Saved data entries
=== Begin Enclosure ===

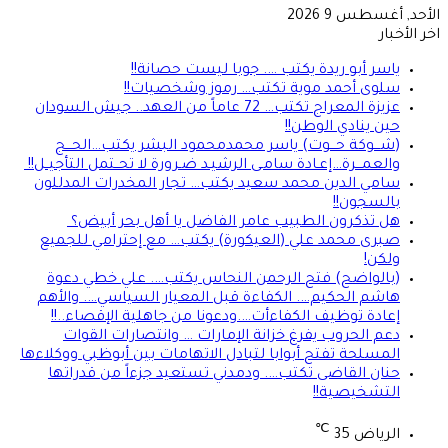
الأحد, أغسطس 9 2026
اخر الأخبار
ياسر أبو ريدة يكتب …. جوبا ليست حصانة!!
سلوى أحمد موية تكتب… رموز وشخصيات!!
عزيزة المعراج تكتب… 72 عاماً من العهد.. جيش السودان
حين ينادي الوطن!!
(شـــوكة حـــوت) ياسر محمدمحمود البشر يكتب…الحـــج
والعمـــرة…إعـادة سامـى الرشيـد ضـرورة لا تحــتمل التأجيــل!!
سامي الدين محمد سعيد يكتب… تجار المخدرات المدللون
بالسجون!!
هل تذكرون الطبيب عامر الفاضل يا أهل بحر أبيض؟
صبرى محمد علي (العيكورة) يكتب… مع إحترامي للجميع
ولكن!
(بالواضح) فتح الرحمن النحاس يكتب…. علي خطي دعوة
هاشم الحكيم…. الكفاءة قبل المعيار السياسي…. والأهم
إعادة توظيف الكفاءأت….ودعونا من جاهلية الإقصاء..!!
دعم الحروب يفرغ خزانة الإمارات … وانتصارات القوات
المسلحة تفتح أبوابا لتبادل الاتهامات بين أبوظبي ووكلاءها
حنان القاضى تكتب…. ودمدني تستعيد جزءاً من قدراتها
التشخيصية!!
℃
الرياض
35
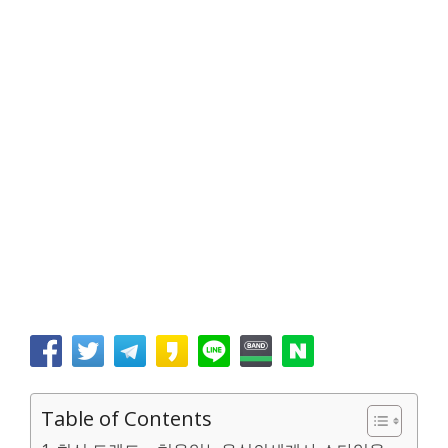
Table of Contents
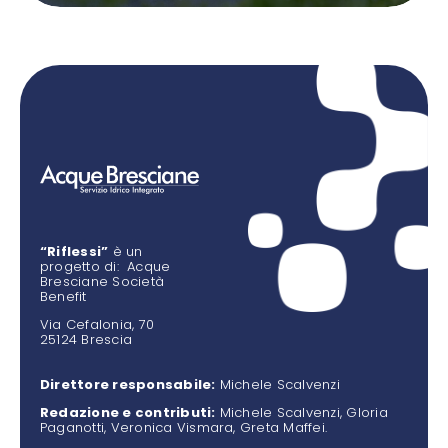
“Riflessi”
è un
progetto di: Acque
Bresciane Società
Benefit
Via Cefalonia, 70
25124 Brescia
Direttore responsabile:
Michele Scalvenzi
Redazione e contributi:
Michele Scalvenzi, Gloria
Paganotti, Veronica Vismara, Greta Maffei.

=== End Enclosure ===

Task objective>
If a line above includes the word "يكتب", count it; then give the final number by itself.

Exercise response>
5